Students of classical culture, history and language at both the high school and college level often voice a common compliant:  the memorization of lists of ancient names and dates seems tedious and completely unrelated to modern life.  With further study, students realize that classical studies provides not only relevant but often enlightening correlations with the contemporary world.  However, creating interest in students which encourages further study is a dilemma facing teachers and students alike.

I believe that a greater access to classical information in a modern format would help to generate immediate engagement and interest among students of classics.  To that end, I would like to present two original magazines that depict classical culture.  These magazines—organized and composed in the style of Time or Newsweek—aim to provide students with information on topics ranging from political leaders to popular hairstyles. 

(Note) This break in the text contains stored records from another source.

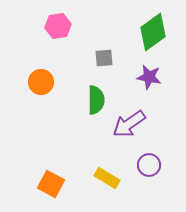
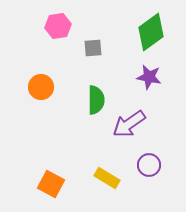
green diamond: moved 2 px left
gray square: moved 11 px left, 10 px up
orange circle: moved 5 px down
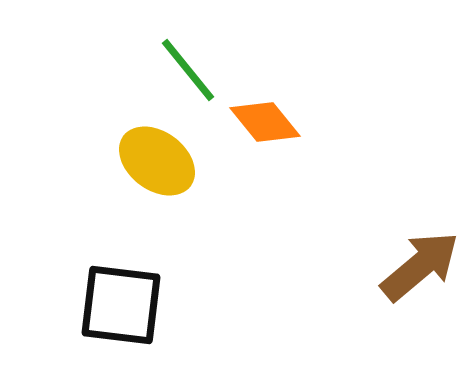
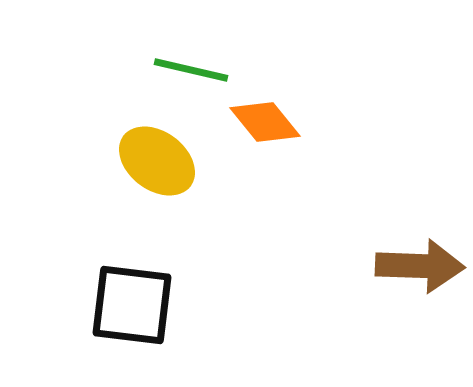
green line: moved 3 px right; rotated 38 degrees counterclockwise
brown arrow: rotated 42 degrees clockwise
black square: moved 11 px right
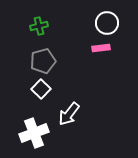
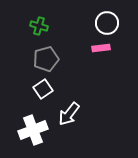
green cross: rotated 30 degrees clockwise
gray pentagon: moved 3 px right, 2 px up
white square: moved 2 px right; rotated 12 degrees clockwise
white cross: moved 1 px left, 3 px up
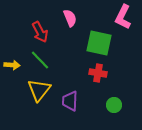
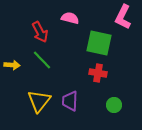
pink semicircle: rotated 54 degrees counterclockwise
green line: moved 2 px right
yellow triangle: moved 11 px down
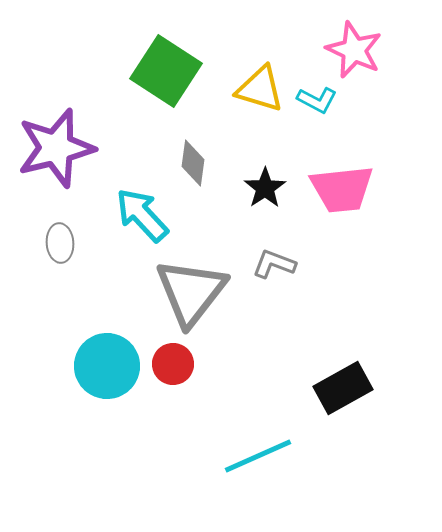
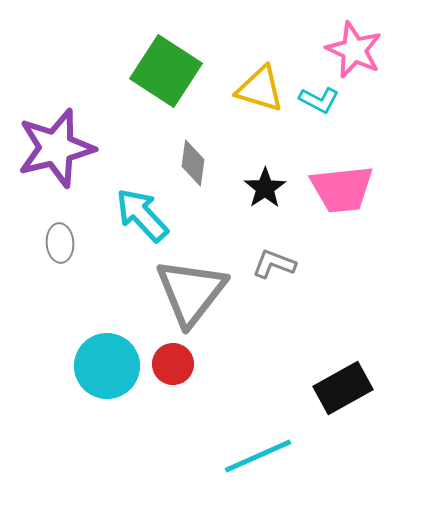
cyan L-shape: moved 2 px right
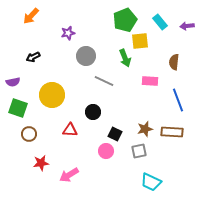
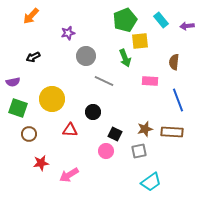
cyan rectangle: moved 1 px right, 2 px up
yellow circle: moved 4 px down
cyan trapezoid: rotated 60 degrees counterclockwise
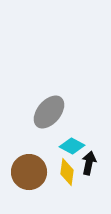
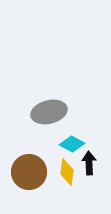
gray ellipse: rotated 36 degrees clockwise
cyan diamond: moved 2 px up
black arrow: rotated 15 degrees counterclockwise
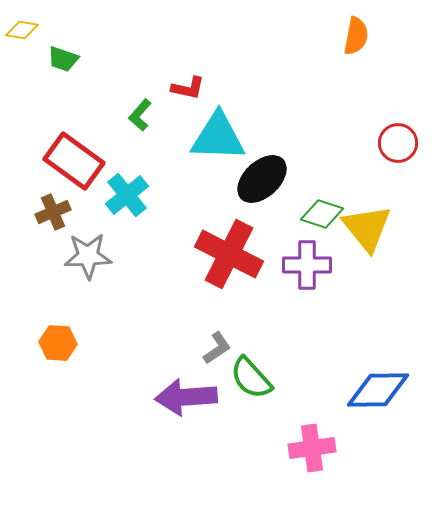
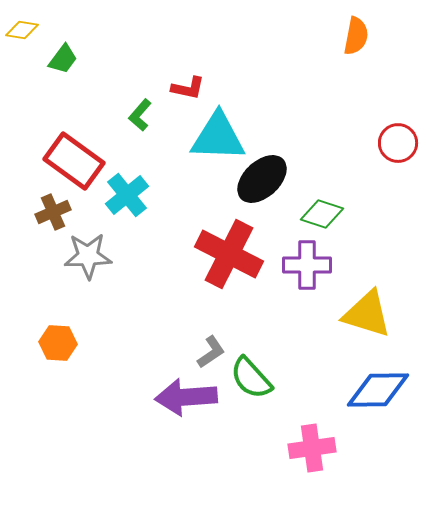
green trapezoid: rotated 72 degrees counterclockwise
yellow triangle: moved 86 px down; rotated 34 degrees counterclockwise
gray L-shape: moved 6 px left, 4 px down
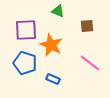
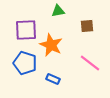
green triangle: rotated 32 degrees counterclockwise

The magazines incorporate a variety of ways by which information is presented.  Articles and interviews provide detailed reporting of specific subjects.  Letters to the editor and short summaries give students basic information on a variety of cultural topics.  Advertisements (selling chariots and other classical commodities) and comics provide a light-hearted glimpse at classical culture.  A bibliography details further sources of study for interested students.  Full color illustrations, maps, and charts also allow visual references to accompany the reported material. 

There are numerous ways in which these magazines can be used to generate classroom discussion and assignments.  The articles are designed to encourage comparison between classical events and modern ideas, and could be read individually, in pairs, or as a class.  In addition, the magazines could be used as a starting point for collective and independent research, creative and analytical writing, reading and creating charts, and several other assignments.

These magazines could serve as useful and exciting supplementary sources for the secondary Greek and Roman history and language classroom.  My immediate hope is that the material found in them could be useful in ending the complaints of frustrated students; it is my long-term goal that these sources could encourage a lively and continued interest in classical languages and history at all levels of instruction.